Moore’s Law looks likely to hold for some time, said David Freund, analyst with Nashua, N.H.-based Illuminata Inc. As long as there’s a demand for multi-processor servers, there will be a demand for more powerful processors, Fruend said.

“Intel’s fabrication-process development is also about reducing power consumption and heat, not just circuit performance. In fact, Intel usually uses a new process first for its mobile chips,” Freund said. “But in this case, Intel wants to phase out the mobile Pentium 4 and concentrate on ramping up Banias, which is planned to debut early next year on a 0.13-micron process. Mobile computers are not the only place where power and heat matter, so we can expect to see 90-nanometre Xeon processors for blade servers.”

But companies are not going to automatically jump on every new chip that comes along, said Alan Freedman, Toronto-based research manager for infrastructure hardware with Toronto-based analyst firm IDC Canada. Freedman noted that application performance is a key driver of 64-bit server adoption.

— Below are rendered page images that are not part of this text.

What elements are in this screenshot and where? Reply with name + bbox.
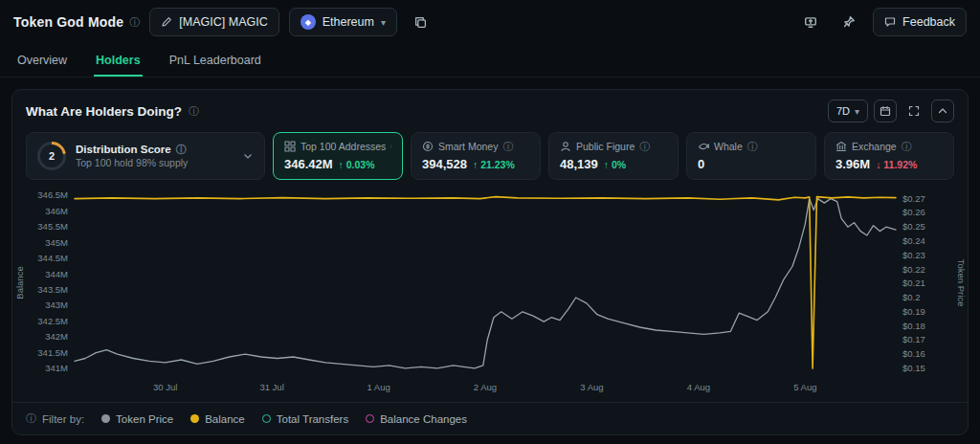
right-axis-title: Token Price — [956, 259, 967, 307]
share-icon — [804, 15, 817, 29]
svg-text:344M: 344M — [45, 269, 68, 279]
feedback-button[interactable]: Feedback — [873, 8, 967, 36]
chart-filter-bar: Filter by: Token Price Balance Total Tra… — [12, 402, 968, 434]
balance-line — [75, 197, 896, 369]
collapse-button[interactable] — [931, 100, 954, 122]
svg-text:$0.27: $0.27 — [902, 193, 925, 204]
stat-card-smart-money[interactable]: Smart Money 394,528 ↑ 21.23% — [411, 132, 541, 180]
stat-card-exchange[interactable]: Exchange 3.96M ↓ 11.92% — [824, 132, 954, 180]
bank-icon — [835, 141, 847, 152]
holders-chart[interactable]: 346.5M346M345.5M345M344.5M344M343.5M343M… — [13, 184, 967, 398]
legend-label: Total Transfers — [277, 413, 348, 425]
svg-text:341M: 341M — [45, 363, 68, 373]
legend-toggle-balance-changes[interactable]: Balance Changes — [366, 413, 467, 425]
distribution-score-value: 2 — [40, 144, 63, 167]
info-icon[interactable] — [176, 144, 187, 155]
svg-text:4 Aug: 4 Aug — [687, 382, 710, 392]
info-icon[interactable] — [189, 106, 199, 117]
svg-text:$0.15: $0.15 — [902, 363, 925, 373]
distribution-score-card[interactable]: 2 Distribution Score Top 100 hold 98% su… — [26, 132, 265, 180]
svg-text:344.5M: 344.5M — [37, 253, 68, 263]
stat-card-value: 346.42M — [284, 157, 333, 171]
pin-button[interactable] — [835, 8, 863, 36]
svg-text:$0.22: $0.22 — [902, 264, 925, 275]
grid-icon — [284, 141, 296, 152]
svg-text:$0.24: $0.24 — [902, 235, 925, 246]
info-icon[interactable] — [639, 142, 650, 152]
svg-text:345M: 345M — [45, 237, 68, 248]
stat-card-label: Smart Money — [438, 141, 498, 152]
svg-text:$0.2: $0.2 — [902, 292, 921, 302]
info-icon[interactable] — [129, 17, 140, 28]
ethereum-icon — [301, 14, 316, 30]
chart-area: 346.5M346M345.5M345M344.5M344M343.5M343M… — [12, 180, 968, 402]
info-icon[interactable] — [902, 142, 912, 152]
legend-dot-icon — [190, 414, 199, 423]
edit-icon — [161, 16, 172, 28]
chain-selector[interactable]: Ethereum — [289, 8, 397, 36]
stat-card-value: 394,528 — [422, 157, 467, 171]
legend-dot-icon — [262, 414, 271, 423]
svg-text:342M: 342M — [45, 331, 68, 342]
legend-dot-icon — [101, 414, 110, 423]
expand-icon — [908, 105, 920, 117]
svg-text:$0.19: $0.19 — [902, 306, 925, 317]
calendar-button[interactable] — [874, 100, 897, 122]
stat-card-label: Top 100 Addresses — [301, 141, 386, 152]
chevron-up-icon — [937, 105, 948, 117]
svg-text:$0.18: $0.18 — [902, 321, 925, 331]
info-icon[interactable] — [390, 142, 391, 152]
person-icon — [560, 141, 571, 152]
token-selector[interactable]: [MAGIC] MAGIC — [149, 8, 278, 36]
svg-text:345.5M: 345.5M — [37, 221, 68, 232]
copy-address-button[interactable] — [407, 8, 435, 36]
filter-by-label: Filter by: — [42, 413, 84, 425]
share-button[interactable] — [796, 8, 825, 36]
holders-panel: What Are Holders Doing? 7D 2 — [11, 89, 969, 435]
copy-icon — [414, 16, 427, 29]
svg-text:342.5M: 342.5M — [37, 316, 68, 326]
stat-card-value: 3.96M — [835, 157, 870, 171]
legend-toggle-token-price[interactable]: Token Price — [101, 413, 173, 425]
stat-card-public-figure[interactable]: Public Figure 48,139 ↑ 0% — [548, 132, 679, 180]
legend-dot-icon — [366, 414, 374, 423]
svg-text:$0.21: $0.21 — [902, 278, 925, 288]
tab-pnl-leaderboard[interactable]: PnL Leaderboard — [167, 44, 263, 77]
info-icon[interactable] — [26, 413, 36, 424]
tab-holders[interactable]: Holders — [94, 44, 143, 77]
expand-button[interactable] — [902, 100, 925, 122]
svg-text:31 Jul: 31 Jul — [259, 382, 283, 392]
stat-card-change: ↓ 11.92% — [876, 159, 917, 170]
svg-text:341.5M: 341.5M — [37, 347, 68, 358]
svg-text:$0.26: $0.26 — [902, 207, 925, 217]
timeframe-dropdown[interactable]: 7D — [828, 100, 868, 122]
coin-icon — [422, 141, 434, 152]
left-axis-title: Balance — [14, 266, 25, 299]
panel-controls: 7D — [828, 100, 954, 122]
tab-overview[interactable]: Overview — [15, 44, 69, 77]
stat-card-whale[interactable]: Whale 0 — [686, 132, 816, 180]
calendar-icon — [880, 105, 891, 117]
info-icon[interactable] — [502, 142, 513, 152]
stat-card-value: 0 — [698, 157, 704, 171]
svg-text:3 Aug: 3 Aug — [580, 382, 603, 392]
stat-card-label: Whale — [714, 141, 743, 152]
stat-card-top-100-addresses[interactable]: Top 100 Addresses 346.42M ↑ 0.03% — [273, 132, 403, 180]
token-selector-label: [MAGIC] MAGIC — [179, 15, 267, 29]
chevron-down-icon[interactable] — [242, 150, 254, 162]
legend-toggle-total-transfers[interactable]: Total Transfers — [262, 413, 348, 425]
chain-selector-label: Ethereum — [323, 15, 374, 29]
svg-text:5 Aug: 5 Aug — [793, 382, 816, 392]
legend-label: Balance — [205, 413, 245, 425]
legend-toggle-balance[interactable]: Balance — [190, 413, 245, 425]
whale-icon — [698, 141, 709, 152]
stat-card-label: Public Figure — [576, 141, 635, 152]
distribution-texts: Distribution Score Top 100 hold 98% supp… — [76, 144, 188, 168]
svg-text:1 Aug: 1 Aug — [367, 382, 390, 392]
page-title: Token God Mode — [13, 14, 123, 30]
chat-icon — [884, 16, 896, 28]
chevron-down-icon — [381, 15, 386, 29]
top-bar: Token God Mode [MAGIC] MAGIC Ethereum Fe… — [0, 0, 980, 44]
svg-text:343M: 343M — [45, 300, 68, 310]
info-icon[interactable] — [747, 142, 758, 152]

“It’s not as if companies are going to scrap everything they have and transfer all of their systems,” Freedman said, adding that companies will most likely switch on an incremental basis. “If companies are in the market, they may be swayed based on application performance, but it’s not absolutely necessary to move to the latest technology.” Freedman noted that the new chip will no doubt be more efficient and affordable, but won’t necessarily spur intense growth in the server market.

“If you take a look at Pentium 4, while they are selling a lot, it didn’t really spur the market…as normal replacement cycles come up people move to the next generation or processor. We are seeing a movement in that sense,” Freedman said.

Martin Reynolds, research fellow at Stamford, Conn.-based Gartner Dataquest said Intel is spending US$5 billion in capital investment this year alone.

“Intel knows that its future is dependent on continuing to deliver higher performance from the processor. They may be wrong in the assumption, but they’re going to keep going with that bet – they’ve made it in the past and it has paid off,” Reynolds said. In the market for powerful servers and workstations, Reynolds said Intel strong focus on 64-bit Itanium should make some inroads into a space where Sun Microsystems Inc., Hewlett-Packard Co. and IBM Corp. currently reside.

“At the moment we are not seeing applications that are really taxing these processors,” Reynolds said, adding that the processors are running six months to a year ahead of the software market. “But in creating that gap, they also create the opportunity for software to appear that actually will tax the processors. Having that technology out there creates the vacuum that draws opportunity in.”